Full Installation Timeline:

  • Initial setup and validation: 5-10 minutes
  • Container image downloads: 15-30 minutes (depending on network speed)
  • Database initialization and configuration: 10-15 minutes
  • Service deployment and health checks: 5-10 minutes
  • Total Expected Duration: 45-75 minutes

Training Configuration Update Script (update_training_jobs.sh)

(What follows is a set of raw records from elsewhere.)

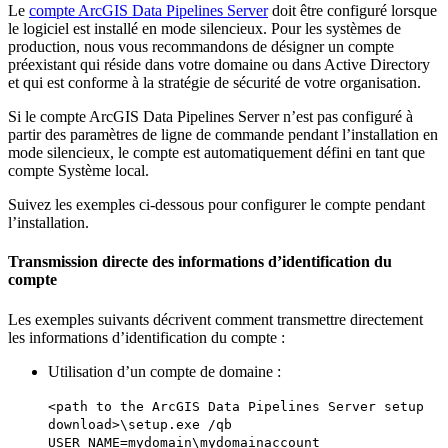
Le
compte ArcGIS Data Pipelines Server
doit être configuré lorsque
le logiciel est installé en mode silencieux. Pour les systèmes de
production, nous vous recommandons de désigner un compte
préexistant qui réside dans votre domaine ou dans Active Directory
et qui est conforme à la stratégie de sécurité de votre organisation.
Si le compte ArcGIS Data Pipelines Server n’est pas configuré à
partir des paramètres de ligne de commande pendant l’installation en
mode silencieux, le compte est automatiquement défini en tant que
compte Système local.
Suivez les exemples ci-dessous pour configurer le compte pendant
l’installation.
Transmission directe des informations d’identification du
compte
Les exemples suivants décrivent comment transmettre directement
les informations d’identification du compte :
Utilisation d’un compte de domaine :
<path to the ArcGIS Data Pipelines Server setup
download>\setup.exe /qb
USER_NAME=mydomain\mydomainaccount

Update ML training schedules and configurations without reinstalling the complete system:

./update_training_jobs.sh

Use this update mode to:

  • Modify existing training schedules after initial deployment
  • Add new data sources or training paths
  • Adjust training frequency based on operational requirements
  • Test new model configurations without full system reinstallation

Training Schedule Update Timeline:

  • Configuration validation: 1-2 minutes
  • Schedule deployment: 2-3 minutes
  • Service restart and verification: 1-2 minutes
  • Total Expected Duration: 5-10 minutes
Post-Installation Verification

After any installation mode completion, verify system functionality:

# Check all pods are running
kubectl -n seed-ml get pods

# Verify service connectivity
kubectl -n seed-ml get services

# Test dashboard accessibility
curl -k https://<threat-hunting-ip>:30443/health

# Check training job schedules
kubectl -n seed-ml get cronjobs

# View logs for services
kubectl -n seed-ml logs -f -l component=service-pipelines

Most important component labels for viewing logs:

  • service-pipelines
  • service-inventory
  • service-ml-core
  • ml-data-exfiltration

Examples:

# View service-inventory logs
kubectl -n seed-ml logs -f -l component=service-inventory

# View service-ml-core logs
kubectl -n seed-ml logs -f -l component=service-ml-core

# View ml-data-exfiltration logs
kubectl -n seed-ml logs -f -l component=ml-data-exfiltration
Troubleshooting Automated Installation

For troubleshooting guidance specific to automated installation, including common configuration issues and diagnostic commands, see the Automated Installation Troubleshooting section in the main troubleshooting guide.